After 90 compressions, he was grasping for breath on his own, but the AED, which gives instructions on application, said to apply a second shock. At that time, Despain arrived and nodded to proceed, backing up Anjewierden’s instincts and what was heard from the AED.
“That second shock got his heart back into rhythm and then, paramedics arrived,” she said about the entire process that lasted less than seven minutes. “It was all instinct. It went by so fast.”
Anjewierden was thankful she had her EMT training—some of the same training in first aid and CPR she provides students in her health classes.
“I’ve told my students that it can happen to anyone at any time, and it did. I’ve never had to use it at this level before, but by having the knowledge, it has come in handy as a coach, working in youth activities, sports and school. The most extreme I’ve had before this was sprains and broken legs,” she said. “It’s the first time I’ve done compressions. I’ve only practiced before on a mannequin, but I just knew when to do it and when to stop. I knew it needed to be perfect to save his life.”
After paramedics took Stephen, Anjewierden returned to the gym, where a student teacher had taken over her class, allowing for her to decompress and gather her thoughts. Counselors were available for Anjewierden, other staff and faculty and students. Mt. Jordan staff and faculty as well as families were informed about what happened through an email.
“I definitely felt like I was in the right place at the right time, and I was supposed to be here to help him,” she said. “I had a great team of individuals to help me.
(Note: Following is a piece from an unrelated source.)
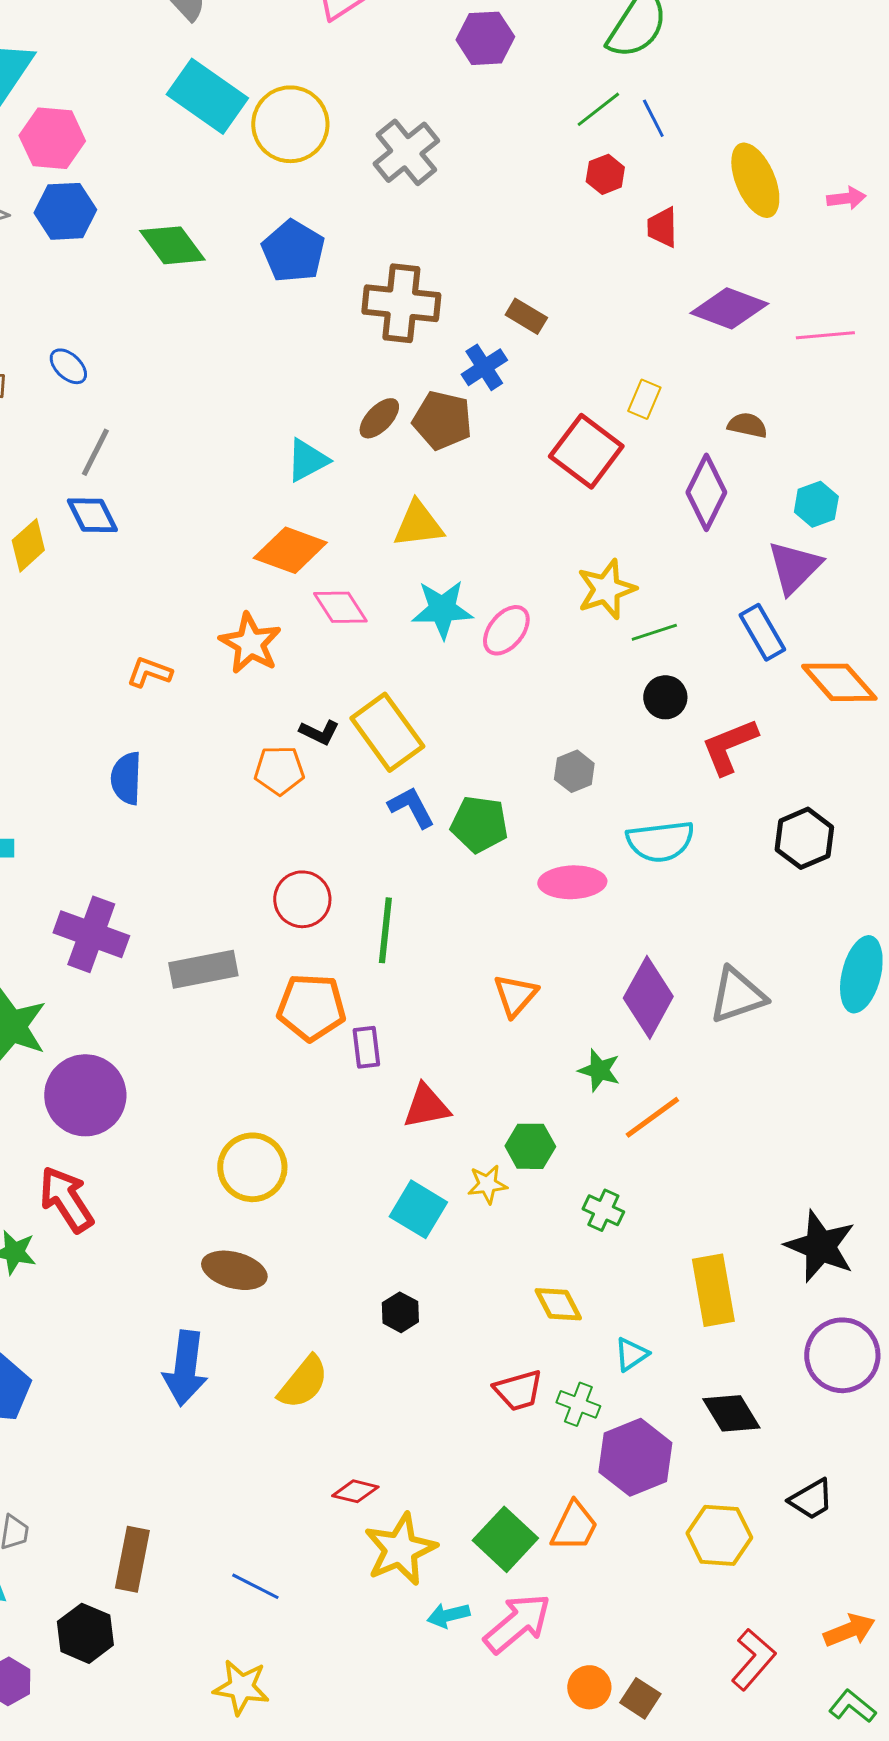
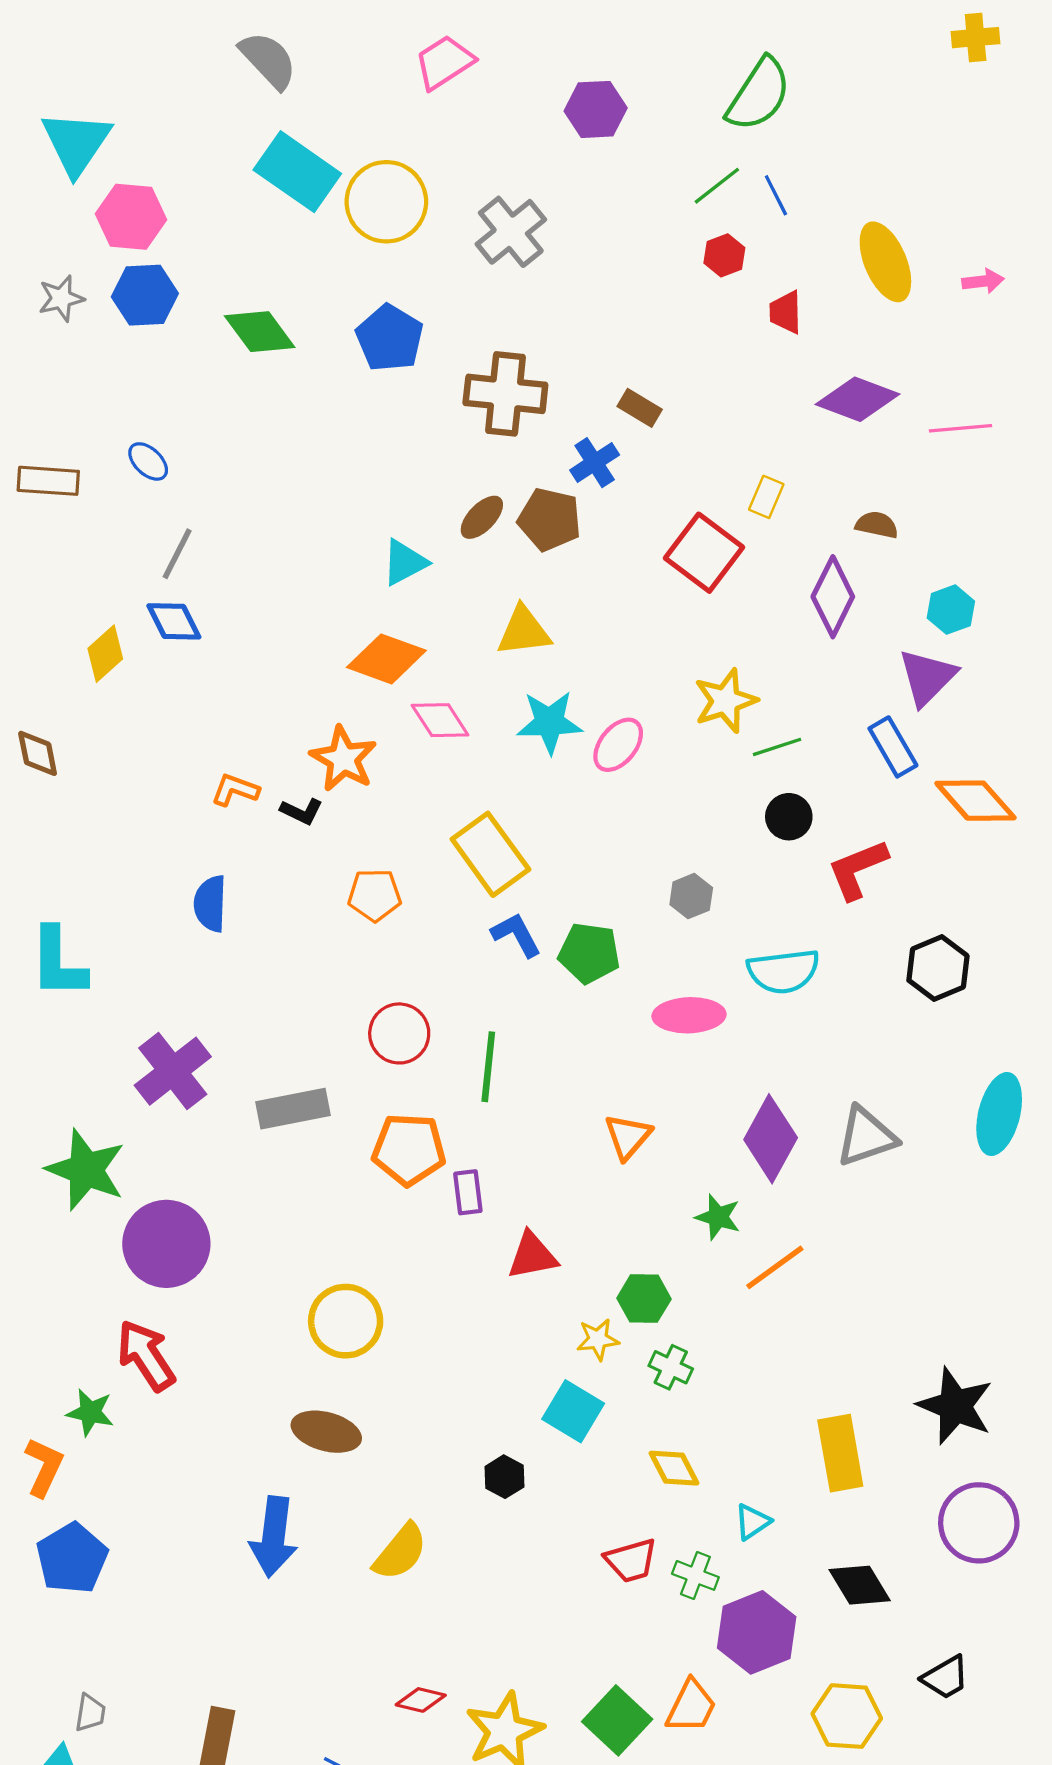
black L-shape: (319, 732) -> (302, 811), moved
purple cross: (91, 934) -> (173, 1071), turned 32
cyan square: (418, 1209) -> (573, 1411), moved
green cross: (603, 1210) -> (671, 1367), moved
red diamond: (355, 1491) -> (421, 1700), moved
It is incredible act of teamwork and I couldn’t do it without any of these wonderful people.”
As a token of the Board’s gratitude, a signed AED device was given to Anjewierden, who coaches Hillcrest High softball and left practice to see Stephen for the first time since his collapse shortly before the board meeting.
While all Canyons schools have AEDs and staff are provided annual training, Canyons spokesman Jeff Haney said that only 17% of schools and government offices have AEDs. He also said that survival rate is fewer than 10% of the about 360,000 people who have Emergency Medical Services-assessed cardiac arrests outside of a hospital setting.
Haney also said that “life changes in a heartbeat” as it truly did for this sixth-grader and for those who brought him back.